● **RECORDS TO PROCESS**
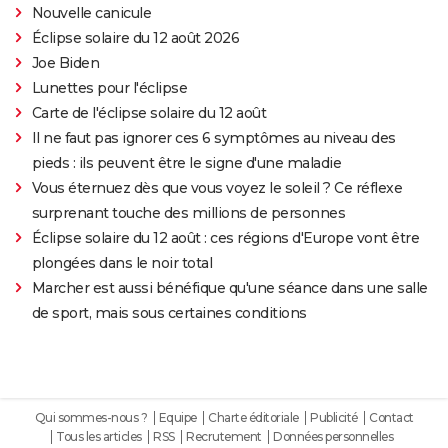
Nouvelle canicule
Éclipse solaire du 12 août 2026
Joe Biden
Lunettes pour l'éclipse
Carte de l'éclipse solaire du 12 août
Il ne faut pas ignorer ces 6 symptômes au niveau des
pieds : ils peuvent être le signe d'une maladie
Vous éternuez dès que vous voyez le soleil ? Ce réflexe
surprenant touche des millions de personnes
Éclipse solaire du 12 août : ces régions d'Europe vont être
plongées dans le noir total
Marcher est aussi bénéfique qu'une séance dans une salle
de sport, mais sous certaines conditions
Qui sommes-nous ?
Equipe
Charte éditoriale
Publicité
Contact
Tous les articles
RSS
Recrutement
Données personnelles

● **TASK TO CARRY OUT**
Take the lines from the one containing "Carte de l'éclipse solaire du 12 août" through the final line of the entries above, and set them down exactly, with nothing added.

● **TASK RESPONSE**
Carte de l'éclipse solaire du 12 août
Il ne faut pas ignorer ces 6 symptômes au niveau des
pieds : ils peuvent être le signe d'une maladie
Vous éternuez dès que vous voyez le soleil ? Ce réflexe
surprenant touche des millions de personnes
Éclipse solaire du 12 août : ces régions d'Europe vont être
plongées dans le noir total
Marcher est aussi bénéfique qu'une séance dans une salle
de sport, mais sous certaines conditions
Qui sommes-nous ?
Equipe
Charte éditoriale
Publicité
Contact
Tous les articles
RSS
Recrutement
Données personnelles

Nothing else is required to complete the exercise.